Jean-Claude Camus : Oui ! Grace à Jacques Chirac, le concert a eu lieu malgré un maire réfractaire. Heureusement, Charles Pasqua a décidé de maintenir le spectacle. J’attendais 80 000 personnes, il y en a eu 130 000…
Diego : Une autre époque !
Jean-Claude Camus : Les médias ont complètement changé. Depuis l’affaire des 12 millions de Coullier à Johnny, les avocats d’artistes s’emparent des contrats et on ne parle plus de carrière mais de pognon. Je ne pourrais plus exercer dans les conditions actuelles. La fidélité n’existe plus.
Diego : A l’Américaine ! Valable dans la musique comme dans de nombreux autres domaines médiatiques et pourris par l’argent. Reste t’il des inédits de Johnny qui dorment au chaud avant d’être publiés ? Tous les ans avant noël, on a le droit à un inédit avec un best-of…

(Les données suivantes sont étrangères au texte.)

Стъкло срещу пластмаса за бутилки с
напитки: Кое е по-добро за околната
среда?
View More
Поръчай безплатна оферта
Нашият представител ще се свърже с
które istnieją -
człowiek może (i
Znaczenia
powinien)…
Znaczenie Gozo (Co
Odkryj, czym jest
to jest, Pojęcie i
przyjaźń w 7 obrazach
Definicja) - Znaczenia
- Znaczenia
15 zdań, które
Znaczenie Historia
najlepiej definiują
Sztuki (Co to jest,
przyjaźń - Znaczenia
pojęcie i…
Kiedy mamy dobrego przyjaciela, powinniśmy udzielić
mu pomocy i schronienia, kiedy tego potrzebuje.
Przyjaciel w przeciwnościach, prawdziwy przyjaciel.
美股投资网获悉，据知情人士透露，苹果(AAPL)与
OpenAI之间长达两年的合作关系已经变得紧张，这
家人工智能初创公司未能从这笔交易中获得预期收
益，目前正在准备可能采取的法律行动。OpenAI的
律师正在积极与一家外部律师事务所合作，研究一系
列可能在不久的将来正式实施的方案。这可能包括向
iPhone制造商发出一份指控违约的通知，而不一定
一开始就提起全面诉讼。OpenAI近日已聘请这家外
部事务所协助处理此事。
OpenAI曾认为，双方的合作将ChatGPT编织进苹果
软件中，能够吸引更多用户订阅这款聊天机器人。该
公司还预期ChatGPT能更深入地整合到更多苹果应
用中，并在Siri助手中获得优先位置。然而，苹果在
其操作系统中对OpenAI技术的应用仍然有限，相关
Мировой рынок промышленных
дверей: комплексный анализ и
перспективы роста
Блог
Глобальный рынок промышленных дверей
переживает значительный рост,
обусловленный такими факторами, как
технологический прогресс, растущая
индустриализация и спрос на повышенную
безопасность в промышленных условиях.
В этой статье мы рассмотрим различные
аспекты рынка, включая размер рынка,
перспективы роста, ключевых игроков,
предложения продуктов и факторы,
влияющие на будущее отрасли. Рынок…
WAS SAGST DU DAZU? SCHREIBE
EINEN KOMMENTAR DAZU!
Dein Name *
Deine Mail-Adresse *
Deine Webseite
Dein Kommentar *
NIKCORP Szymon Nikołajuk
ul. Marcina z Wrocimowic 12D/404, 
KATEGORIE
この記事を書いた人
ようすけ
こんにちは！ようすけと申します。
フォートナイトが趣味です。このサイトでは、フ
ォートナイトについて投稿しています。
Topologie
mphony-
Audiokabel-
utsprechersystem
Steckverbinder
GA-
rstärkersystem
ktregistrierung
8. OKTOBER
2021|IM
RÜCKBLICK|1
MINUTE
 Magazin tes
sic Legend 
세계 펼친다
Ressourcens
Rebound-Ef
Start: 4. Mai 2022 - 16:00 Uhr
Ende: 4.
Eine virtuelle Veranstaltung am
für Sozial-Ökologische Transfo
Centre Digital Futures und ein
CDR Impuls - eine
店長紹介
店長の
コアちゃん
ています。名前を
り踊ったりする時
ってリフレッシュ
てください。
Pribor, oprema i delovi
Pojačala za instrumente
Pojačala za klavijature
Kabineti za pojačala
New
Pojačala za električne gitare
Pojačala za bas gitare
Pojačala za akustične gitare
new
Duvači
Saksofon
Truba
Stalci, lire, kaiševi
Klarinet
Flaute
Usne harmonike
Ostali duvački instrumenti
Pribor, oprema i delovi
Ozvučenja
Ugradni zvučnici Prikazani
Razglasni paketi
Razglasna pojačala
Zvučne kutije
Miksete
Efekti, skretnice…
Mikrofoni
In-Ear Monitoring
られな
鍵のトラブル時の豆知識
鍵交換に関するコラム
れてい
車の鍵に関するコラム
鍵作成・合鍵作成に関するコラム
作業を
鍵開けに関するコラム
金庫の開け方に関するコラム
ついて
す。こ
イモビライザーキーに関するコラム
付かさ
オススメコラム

Jean-Claude Camus : C’est vrai. Je pense qu’il doit rester des inédits mais probablement pas les meilleurs titres sinon nous les connaitrions. Vous enregistrez 15 chansons pour un album qui en contient 12 donc il y a toujours des chutes de studio…

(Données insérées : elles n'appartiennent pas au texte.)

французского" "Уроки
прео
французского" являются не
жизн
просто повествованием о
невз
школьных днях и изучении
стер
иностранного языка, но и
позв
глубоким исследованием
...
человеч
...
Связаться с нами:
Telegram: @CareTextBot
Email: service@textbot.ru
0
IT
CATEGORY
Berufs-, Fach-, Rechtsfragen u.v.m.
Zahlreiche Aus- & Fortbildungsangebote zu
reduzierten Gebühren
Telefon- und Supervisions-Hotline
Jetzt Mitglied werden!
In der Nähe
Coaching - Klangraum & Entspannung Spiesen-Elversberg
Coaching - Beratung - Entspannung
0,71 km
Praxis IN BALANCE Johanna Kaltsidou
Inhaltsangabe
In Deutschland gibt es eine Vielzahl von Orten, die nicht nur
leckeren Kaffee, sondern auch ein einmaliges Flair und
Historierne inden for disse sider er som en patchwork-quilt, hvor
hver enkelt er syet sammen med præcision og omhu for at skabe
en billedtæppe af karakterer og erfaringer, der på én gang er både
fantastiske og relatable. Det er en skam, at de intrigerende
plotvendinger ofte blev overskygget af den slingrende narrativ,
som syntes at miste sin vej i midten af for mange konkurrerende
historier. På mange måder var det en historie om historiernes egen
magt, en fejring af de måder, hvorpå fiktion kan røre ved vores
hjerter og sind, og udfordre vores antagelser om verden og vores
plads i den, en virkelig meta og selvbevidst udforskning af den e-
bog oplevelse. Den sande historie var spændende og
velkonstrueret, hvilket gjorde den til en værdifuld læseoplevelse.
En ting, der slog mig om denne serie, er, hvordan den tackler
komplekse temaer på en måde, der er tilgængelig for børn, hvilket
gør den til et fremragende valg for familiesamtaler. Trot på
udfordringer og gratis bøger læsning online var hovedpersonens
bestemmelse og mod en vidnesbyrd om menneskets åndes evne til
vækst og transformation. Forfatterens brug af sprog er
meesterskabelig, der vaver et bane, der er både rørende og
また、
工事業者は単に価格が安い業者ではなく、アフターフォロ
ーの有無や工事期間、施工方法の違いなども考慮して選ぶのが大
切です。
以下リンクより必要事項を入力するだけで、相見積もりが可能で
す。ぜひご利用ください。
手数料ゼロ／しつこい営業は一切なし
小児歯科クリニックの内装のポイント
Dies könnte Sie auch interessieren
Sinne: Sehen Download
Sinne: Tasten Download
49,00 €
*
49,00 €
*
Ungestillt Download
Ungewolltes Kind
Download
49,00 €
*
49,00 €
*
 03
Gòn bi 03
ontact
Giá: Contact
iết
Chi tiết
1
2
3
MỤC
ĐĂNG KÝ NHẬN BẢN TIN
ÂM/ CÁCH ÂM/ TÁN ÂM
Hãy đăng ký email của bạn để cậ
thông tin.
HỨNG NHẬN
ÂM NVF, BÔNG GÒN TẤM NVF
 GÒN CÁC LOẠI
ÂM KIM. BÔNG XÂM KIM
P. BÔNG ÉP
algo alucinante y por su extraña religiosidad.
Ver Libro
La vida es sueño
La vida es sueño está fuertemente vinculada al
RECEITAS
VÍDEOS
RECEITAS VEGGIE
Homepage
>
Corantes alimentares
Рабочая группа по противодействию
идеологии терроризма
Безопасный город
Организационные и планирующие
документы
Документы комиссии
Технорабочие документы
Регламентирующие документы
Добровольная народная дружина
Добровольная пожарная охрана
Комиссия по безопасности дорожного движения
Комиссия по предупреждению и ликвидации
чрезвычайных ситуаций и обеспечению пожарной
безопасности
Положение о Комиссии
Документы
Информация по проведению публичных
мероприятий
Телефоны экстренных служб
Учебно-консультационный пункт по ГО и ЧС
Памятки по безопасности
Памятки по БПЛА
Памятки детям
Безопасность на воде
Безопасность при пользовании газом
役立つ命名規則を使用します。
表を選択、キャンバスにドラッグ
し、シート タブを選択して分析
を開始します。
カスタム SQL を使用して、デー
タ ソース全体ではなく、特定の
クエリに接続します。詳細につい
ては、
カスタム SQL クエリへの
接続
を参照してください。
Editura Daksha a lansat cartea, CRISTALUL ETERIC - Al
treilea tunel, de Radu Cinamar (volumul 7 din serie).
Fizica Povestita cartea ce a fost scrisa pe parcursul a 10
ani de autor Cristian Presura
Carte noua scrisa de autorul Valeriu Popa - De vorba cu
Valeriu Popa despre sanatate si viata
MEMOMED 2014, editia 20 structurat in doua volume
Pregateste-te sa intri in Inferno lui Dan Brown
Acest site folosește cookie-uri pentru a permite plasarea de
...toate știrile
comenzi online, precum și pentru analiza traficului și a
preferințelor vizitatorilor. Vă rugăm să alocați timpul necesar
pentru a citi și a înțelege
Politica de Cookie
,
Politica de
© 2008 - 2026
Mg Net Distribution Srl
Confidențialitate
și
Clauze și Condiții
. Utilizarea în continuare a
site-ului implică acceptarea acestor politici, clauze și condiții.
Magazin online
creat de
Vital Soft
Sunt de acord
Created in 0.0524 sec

Diego : Côté gestion, vous avez toujours vos théâtres Parisiens ?
Jean-Claude Camus : Non c’est fini, j’ai tout vendu ainsi que ma société. Je ne m’occupe que du zénith de Saint Etienne que j’ai ouvert avec Johnny en 2008 après une résidence. Je conserve sa gestion, il est magnifique et son design est une oeuvre d’art.

Diego : Avez-vous déjà assisté à un concert à Arkea Arena de Floirac ?
Jean-Claude Camus : Non pas encore. Je connais le directeur et ayant une résidence en gironde, je viendrai.
Diego : Le son est incroyable et nous en sommes très fiers ! C’est le même propriétaire et la même génération que celui d’Aix en Provence.
Jean-Claude Camus : Je connais celui d’Aix. J’y ai vu Indochine récemment à deux reprises, un spectacle extraordinaire.
Diego : Aviez-vous un rituel avec vos artistes avant qu’ils montent sur scène ?
Jean-Claude Camus : Non car chacun à son rituel propre. Je pourrais ouvrir un cabinet de psychologues ! Il faut s’adapter. Par exemple, j’accompagnais Johnny après avoir mis en retrait toutes les personnes qui voulaient le voir de près entre sa loge et la scène. Parfois, il avait 1 heure 30 de retard à cause de ça !
Diego : Quels sont les plus beaux concerts que vous ayez organisés ?
Jean-Claude Camus : Sans hésiter, le premier concert de Johnny à la Tour Eiffel au Champ de Mars. L’artiste était dans une forme extraordinaire et le show monumental. Ensuite, sa tournée des stades durant laquelle nous avons vendu 1 million de tickets. D’ailleurs Indochine va prochainement nous battre, c’est mon neveu qui s’en occupe, Nicolas Coullier.
Diego : Ça reste dans la famille !
Jean-Claude Camus : Il est content comme tout !
Diego : Et la gestion du stress ? Comment cela se passe t’il compte tenu des enjeux ?
Jean-Claude Camus : Je ne suis pas d’une nature stressée. Par exemple pour la Tour Eiffel, nous avions 250 techniciens et autant de sécurité. Si le patron montre son stress, ça décuple. Par contre, deux ou trois nuits avant ces shows immenses, je me demandais ce que j’avais pu oublier. C’est arrivé un soir alors que j’étais à Lyon pour Sardou et que je me suis questionné pour Lavilliers le lendemain à Marseille. Nous n’avions pas de chapiteau pour Marseille ! Un oubli ! Par miracle, on en a trouvé un à la dernière minute.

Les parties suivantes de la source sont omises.